Currently, IP is almost universally used in computer networks. In order to send an IP packet, each router searches its routing table for the best route for the destination address of the packet. In this article I want to describe the algorithm for finding the best route implemented in the linux kernel.
Usually they say that all routes are in the routing table, in which the search for the best route is performed. There may be terminological confusion. The fact is that under the routing table can be understood two different things, which are sometimes denoted by the terms Routing Information Base (RIB) and Forwarding Information Base (FIB). Both RIB and FIB do store ip routes, but the purpose of these structures and the algorithms for choosing the best routes in these structures are different.

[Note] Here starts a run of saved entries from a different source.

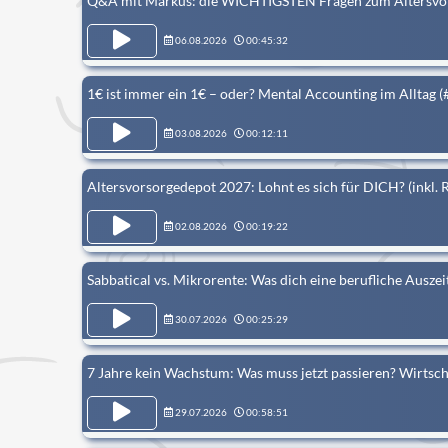
Q&A mit Markus: die WICHTIGSTEN Fragen zum Altersvor
06.08.2026
00:45:32
1€ ist immer ein 1€ – oder? Mental Accounting im Alltag (
03.08.2026
00:12:11
Altersvorsorgedepot 2027: Lohnt es sich für DICH? (inkl. 
02.08.2026
00:19:22
Sabbatical vs. Mikrorente: Was dich eine berufliche Auszei
30.07.2026
00:25:29
7 Jahre kein Wachstum: Was muss jetzt passieren? Wirtsch
29.07.2026
00:58:51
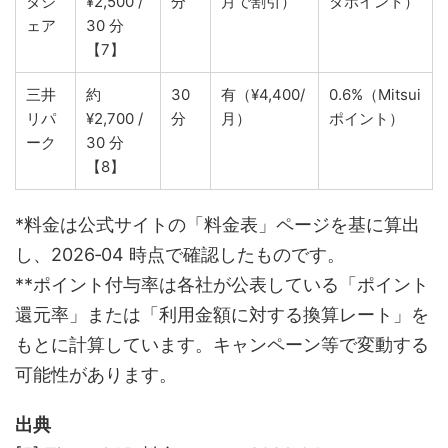
タシ
¥2,500 /
分
月で割引）
タポイント）
ェア
30 分
【7】
三井
約
30
有（¥4,400/
0.6%（Mitsui
リパ
¥2,700 /
分
月）
ポイント）
ーク
30 分
【8】
*料金は公式サイトの「料金表」ページを基に算出
し、2026‑04 時点で確認したものです。
**ポイント付与率は各社が公表している「ポイント
還元率」または「利用金額に対する換算レート」を
もとに計算しています。キャンペーン等で変動する
可能性があります。
出典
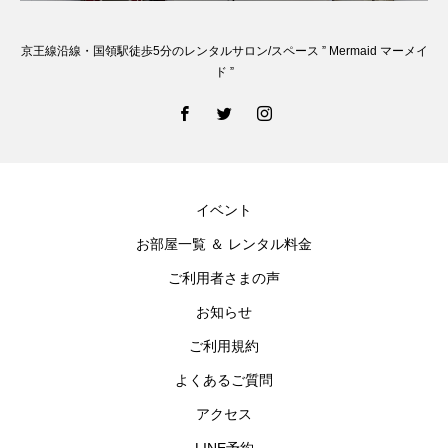
京王線沿線・国領駅徒歩5分のレンタルサロン/スペース ” Mermaid マーメイ
ド ”
イベント
お部屋一覧 ＆ レンタル料金
ご利用者さまの声
お知らせ
ご利用規約
よくあるご質問
アクセス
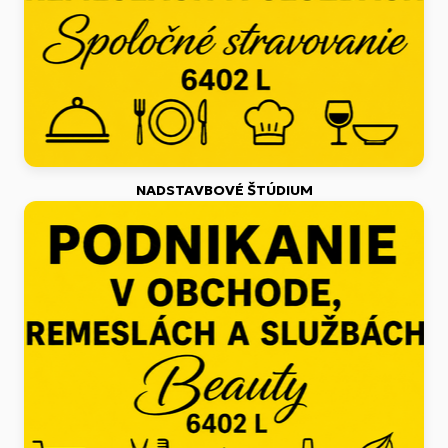
NADSTAVBOVÉ ŠTÚDIUM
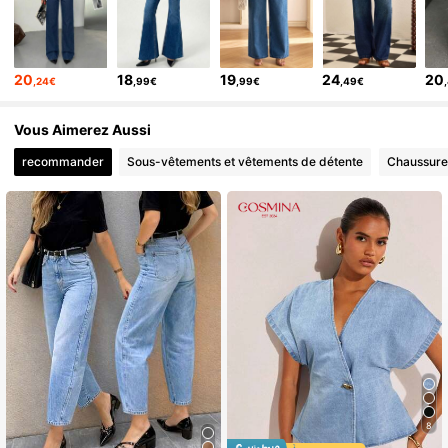
20
18
19
24
20
,24€
,99€
,99€
,49€
Vous Aimerez Aussi
recommander
Sous-vêtements et vêtements de détente
Chaussure
8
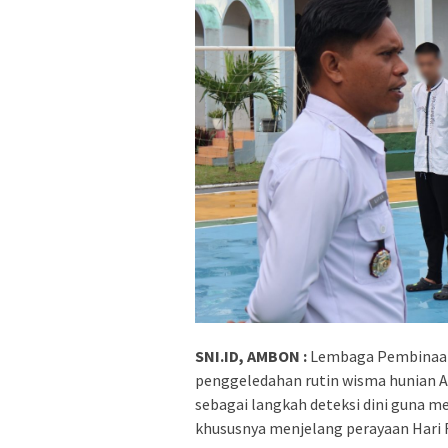
SNI.ID, AMBON :
Lembaga Pembinaan 
penggeledahan rutin wisma hunian An
sebagai langkah deteksi dini guna m
khususnya menjelang perayaan Hari 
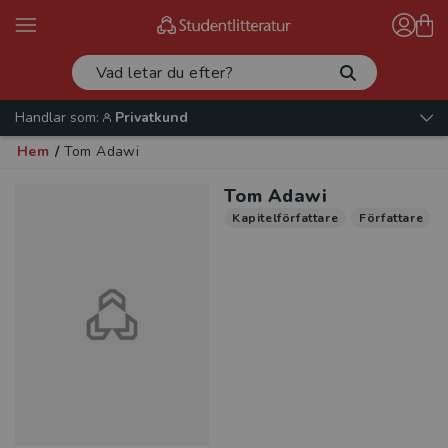
Handlar som:
Privatkund
Hem
/
Tom Adawi
Tom Adawi
Kapitelförfattare
Författare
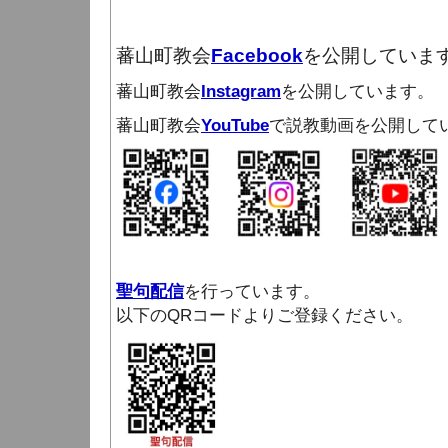
蕃山町教会
Facebook
を公開していま
蕃山町教会
Instagram
を公開しています。
蕃山町教会
YouTube
で説教動画を公開して
聖句配信
を行っています。
以下のQRコードよりご登録ください。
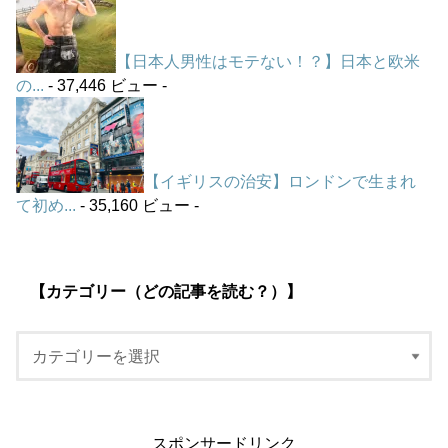
【日本人男性はモテない！？】日本と欧米
の...
- 37,446 ビュー -
【イギリスの治安】ロンドンで生まれ
て初め...
- 35,160 ビュー -
【カテゴリー（どの記事を読む？）】
スポンサードリンク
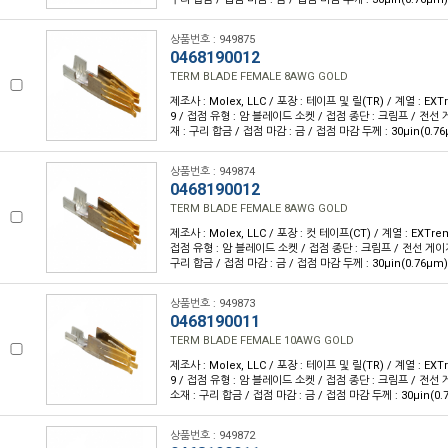
상품번호 : 949875
0468190012
TERM BLADE FEMALE 8AWG GOLD
제조사 : Molex, LLC / 포장 : 테이프 및 릴(TR) / 계열 : EXTr
9 / 접점 유형 : 암 블레이드 소켓 / 접점 종단 : 크림프 / 전선 게
재 : 구리 합금 / 접점 마감 : 금 / 접점 마감 두께 : 30µin(0.7
상품번호 : 949874
0468190012
TERM BLADE FEMALE 8AWG GOLD
제조사 : Molex, LLC / 포장 : 컷 테이프(CT) / 계열 : EXTrem
접점 유형 : 암 블레이드 소켓 / 접점 종단 : 크림프 / 전선 게이지 
구리 합금 / 접점 마감 : 금 / 접점 마감 두께 : 30µin(0.76µm
상품번호 : 949873
0468190011
TERM BLADE FEMALE 10AWG GOLD
제조사 : Molex, LLC / 포장 : 테이프 및 릴(TR) / 계열 : EXTr
9 / 접점 유형 : 암 블레이드 소켓 / 접점 종단 : 크림프 / 전선 게
소재 : 구리 합금 / 접점 마감 : 금 / 접점 마감 두께 : 30µin(0.
상품번호 : 949872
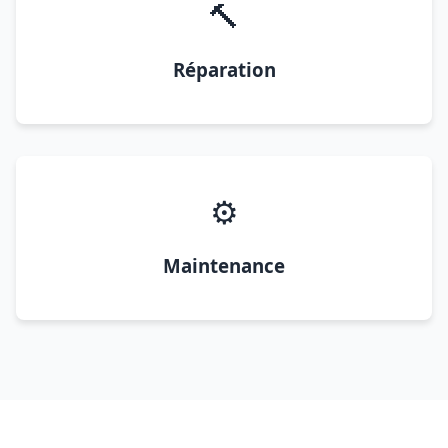
🔨
Réparation
⚙️
Maintenance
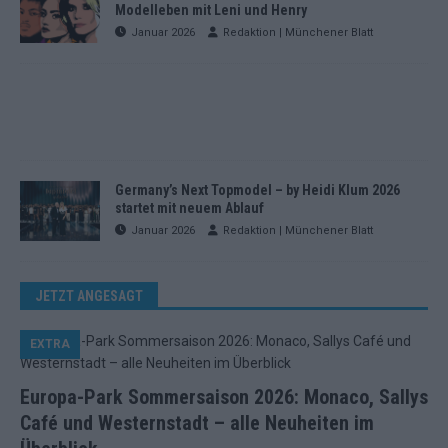
Modelleben mit Leni und Henry
Januar 2026
Redaktion | Münchener Blatt
Germany’s Next Topmodel – by Heidi Klum 2026
startet mit neuem Ablauf
Januar 2026
Redaktion | Münchener Blatt
JETZT ANGESAGT
EXTRA
Europa-Park Sommersaison 2026: Monaco, Sallys
Café und Westernstadt – alle Neuheiten im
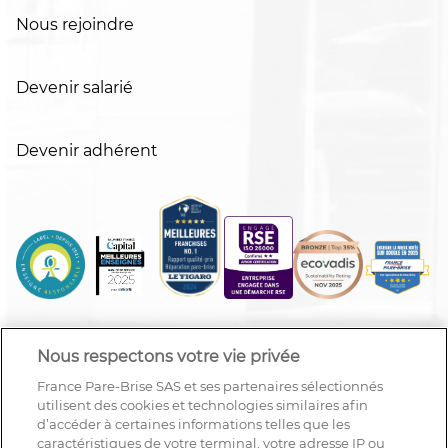
Nous rejoindre
Devenir salarié
Devenir adhérent
Nous respectons votre vie privée
France Pare-Brise SAS et ses partenaires sélectionnés
utilisent des cookies et technologies similaires afin
d’accéder à certaines informations telles que les
caractéristiques de votre terminal, votre adresse IP ou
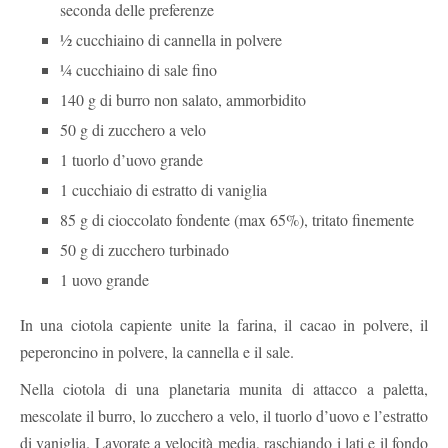
seconda delle preferenze
½ cucchiaino di cannella in polvere
¼ cucchiaino di sale fino
140 g di burro non salato, ammorbidito
50 g di zucchero a velo
1 tuorlo d’uovo grande
1 cucchiaio di estratto di vaniglia
85 g di cioccolato fondente (max 65%), tritato finemente
50 g di zucchero turbinado
1 uovo grande
In una ciotola capiente unite la farina, il cacao in polvere, il
peperoncino in polvere, la cannella e il sale.
Nella ciotola di una planetaria munita di attacco a paletta,
mescolate il burro, lo zucchero a velo, il tuorlo d’uovo e l’estratto
di vaniglia. Lavorate a velocità media, raschiando i lati e il fondo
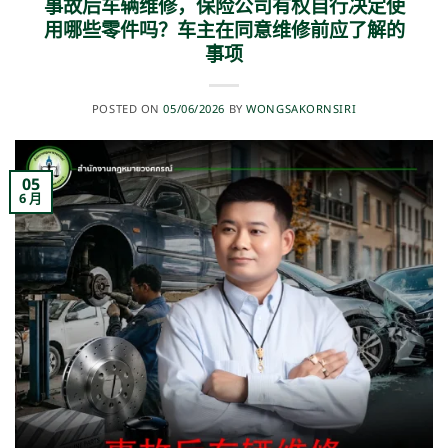
事故后车辆维修，保险公司有权自行决定使
用哪些零件吗？车主在同意维修前应了解的
事项
POSTED ON
05/06/2026
BY
WONGSAKORNSIRI
05
6 月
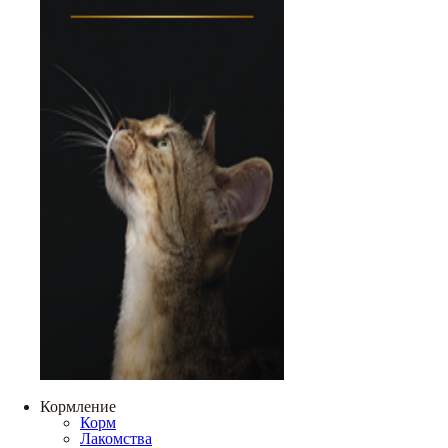
Кормление
Корм
Лакомства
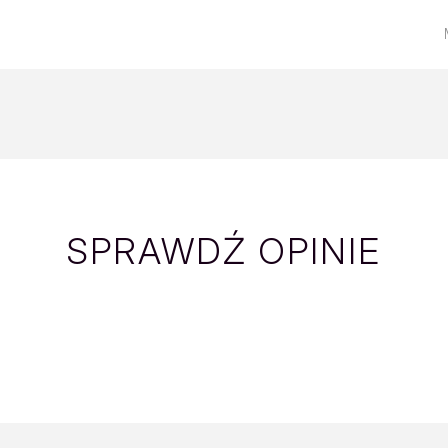
SPRAWDŹ OPINIE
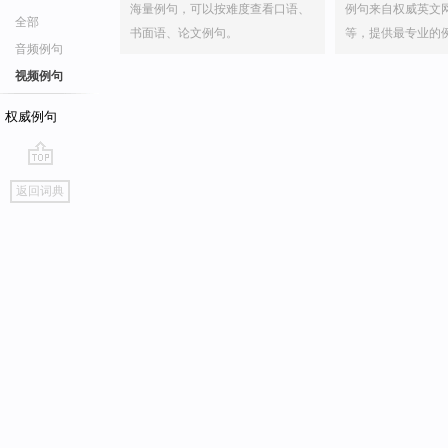
海量例句，可以按难度查看口语、
例句来自权威英文
全部
书面语、论文例句。
等，提供最专业的
音频例句
视频例句
权威例句
go
返回词典
top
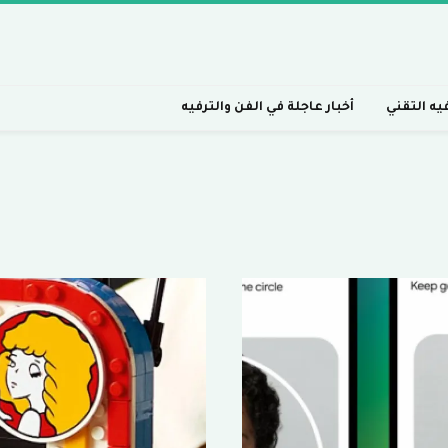
فيه التقني
أخبار عاجلة في الفن والترفيه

Routing Information Base (RIB)Routes to the router can come from various sources: be configured statically, come from dynamic routing protocols OSPF, BGP, etc. At the same time, routes with the same prefix can come from various sources. From these routes you need to choose one and add it to the FIB. This problem is just solved in the RIB. Usually, routes from different sources are assigned a different Administrative Distance and the route with the smallest Administrative Distance is considered the best. It is important that routes compete with one and the same prefix. Routes with different prefixes are not compared with each other. For example, the prefixes 10.0.0.0/8 and 10.0.0.0/16 are different prefixes and both routes will be included in the FIB. Thus, in the RIB, a SPECIFIC prefix is searched. The search for prefixes in the RIB is performed when adding or removing routes, which is relatively rare.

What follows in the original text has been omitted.